Polhill had a duty to tell his investors that their monies would be used to service the interest payments of other investors accounts!
APFC’s own bank statements & General Ledger prove IT TO BE A PONZI SCHEME ALSO!
Several UCC Members should have been named in the adversary complaint!
Trustee Barclay identified questionable “insider activity” with UCC Chairman Tom Davis and UCC member Jerome Wall in reference to their APFC accounts. 1.7 millon dollars in “owner draws” from their respective accounts
Barclay states “I am concerned that the OCC in this case has been tainted by the involvement of members who have ongoing, continued business relations with Mr. Polhill.
The UCC had a Fiduciary Duty to represent the “unsecured creditor class to the best of their ability” This clearly did not happen under Chairman Davis direction and guidance!!!!!
WHY DID THIS NOT HAPPEN?
The reason why it did not happen is that the majority of the UCC WAS CORRUPT AND IN COLLUSION WITH LARRY POLHILL TO GET A PLAN THROUGH THAT WAS NOT VIABLE because the vast majority of UCC members have “SECURED INTERESTS” in APFC and were named “insiders” by Trustee Barclay AND SHOULD HAVE NEVER BEEN APPOINTED ON THE UCC. THIS IS A CONFLICT OF INTEREST!
UCC CHAIRMAN TOM DAVIS CONSPIRED AND COLLUDED WITH POLHILL TO COMMIT BANKRUPTCY FRAUD, TAX FRAUD AND COULD NOT BE BOTHERED WITH THE SEC AND THEIR INVESTIGATION OF NUMEROUS SECURITIES VIOLATONS AGAINST POLHILL & APFC!
WHY DID DAVIS EXCLUDE ONE OF HIS COMMITTEE MEMBERS FROM NEGOTIATIONS WITH POLHILL?
WHAT WAS DAVIS TRYING TO HIDE FROM THE UNSECURED CREDITORS?
The US Trustee, SEC and Appointed Trustee all objected to the UCC’s Rep-organization plan! Three times!!!!!
Whis is that?
The UCC ATTEMPTED TO GIVE “full immunity” to Polhill and his gang of criminals including Polhill family members!
Whis would the UCC give full immunity & releases to Polhill’s and his family members when Polhill has committed multiple felonies?
The GUILTY UCC MEMBERS SHOULD BE BROUGHT TO JUSTICE FOR THEIR EGREGIOUS ACTIONS TOWARD THE UNSECURED CREDITOR CLASS!

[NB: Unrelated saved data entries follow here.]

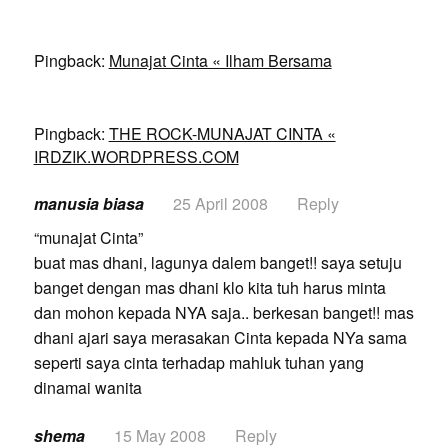
Pingback:
Munajat Cinta « Ilham Bersama
Pingback:
THE ROCK-MUNAJAT CINTA «
IRDZIK.WORDPRESS.COM
manusia biasa
25 April 2008
Reply
“munajat Cinta”
buat mas dhani, lagunya dalem banget!! saya setuju
banget dengan mas dhani klo kita tuh harus minta
dan mohon kepada NYA saja.. berkesan banget!! mas
dhani ajari saya merasakan Cinta kepada NYa sama
seperti saya cinta terhadap mahluk tuhan yang
dinamai wanita
shema
15 May 2008
Reply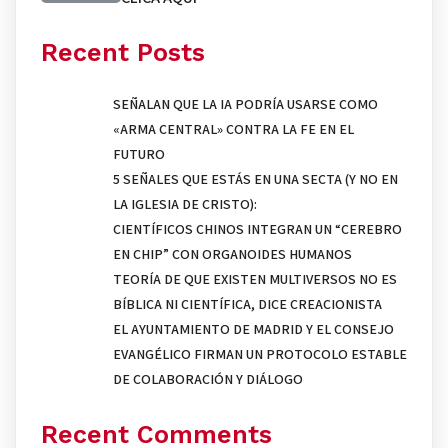
Recent Posts
SEÑALAN QUE LA IA PODRÍA USARSE COMO
«ARMA CENTRAL» CONTRA LA FE EN EL
FUTURO
5 SEÑALES QUE ESTÁS EN UNA SECTA (Y NO EN
LA IGLESIA DE CRISTO):
CIENTÍFICOS CHINOS INTEGRAN UN “CEREBRO
EN CHIP” CON ORGANOIDES HUMANOS
TEORÍA DE QUE EXISTEN MULTIVERSOS NO ES
BÍBLICA NI CIENTÍFICA, DICE CREACIONISTA
EL AYUNTAMIENTO DE MADRID Y EL CONSEJO
EVANGÉLICO FIRMAN UN PROTOCOLO ESTABLE
DE COLABORACIÓN Y DIÁLOGO
Recent Comments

The Unsecured Creditors Committee members were Tom Davis, Jerome Wall, Rosemary Nguyen, Raj Sindher, Nick Testa , Paul Hazell, Dave Sladek and Joe McCoy
NOT ALL UCC MEMBERS AGREE
WHY DID THE UCC OBJECT TO CHAPTER 11 TRUSTEE Barclay’s MOTION TO REVIEW THE UCC’S ACCOUNTANT REPORT?
READ ABOUT IT HERE
Chapter 11 Trustee Barclay’s 2nd Staus report to the court INCLUDED
” my efforts to investigate the financial affairs surrounding the Debtor’s assets and transactions with its creditors and others has been met with resistance on multiple fronts From the beginning of my tenure as Trustee, I attempted to obtain access to the report prepared by the OCC’s forensic accountant, Craig L. Greene, who was appointed by order of this Court. After my request to the OCC to voluntarily produce the report and grant access to Mr. Greene was denied, I filed an application under Bankruptcy Rule 2004 for production of the report and examination of Mr. Greene. In what can only be described as a bizarre moment in this case, the OCC filed written opposition to my Rule 2004 application.The OCC argued that the report was subject to the attorney-client privilege and therefore I was not entitled to view it or to examine Mr. Greene. The OCC further argued that since I was a CPA myself, I should just conduct my own investigation and not seek to rely on or be aided by the investigative work already done by the OCC or its expert in this case.Suffice to say that the OCC’s actions in this regard remain quite puzzling.”
Why did the UCC act as an adversary towards Trustee Barclay?